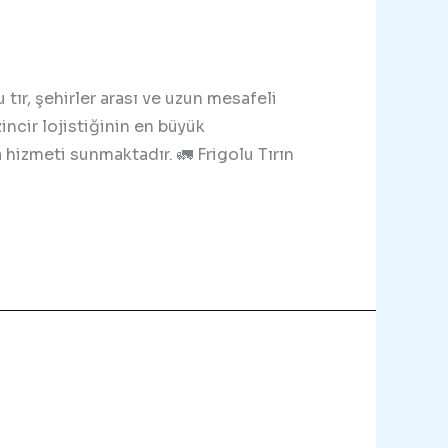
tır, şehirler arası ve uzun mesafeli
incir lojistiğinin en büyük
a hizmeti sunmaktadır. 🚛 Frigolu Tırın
...
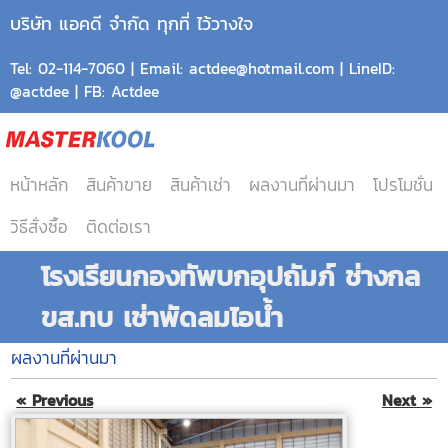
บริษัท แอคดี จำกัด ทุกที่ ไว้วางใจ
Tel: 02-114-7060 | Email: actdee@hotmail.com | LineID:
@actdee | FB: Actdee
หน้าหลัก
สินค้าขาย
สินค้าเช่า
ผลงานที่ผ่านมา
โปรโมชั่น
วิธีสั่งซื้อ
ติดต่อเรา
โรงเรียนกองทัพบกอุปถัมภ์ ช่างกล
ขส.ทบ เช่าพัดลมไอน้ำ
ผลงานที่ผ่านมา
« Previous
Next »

Try it:
Within the material above, transcribe exactly the lines that run from the line holding "tır, şehirler arası ve uzun mesafeli" through the line holding "a hizmeti sunmaktadır. 🚛 Frigolu Tırın".

Response to the exercise:
tır, şehirler arası ve uzun mesafeli
incir lojistiğinin en büyük
a hizmeti sunmaktadır. 🚛 Frigolu Tırın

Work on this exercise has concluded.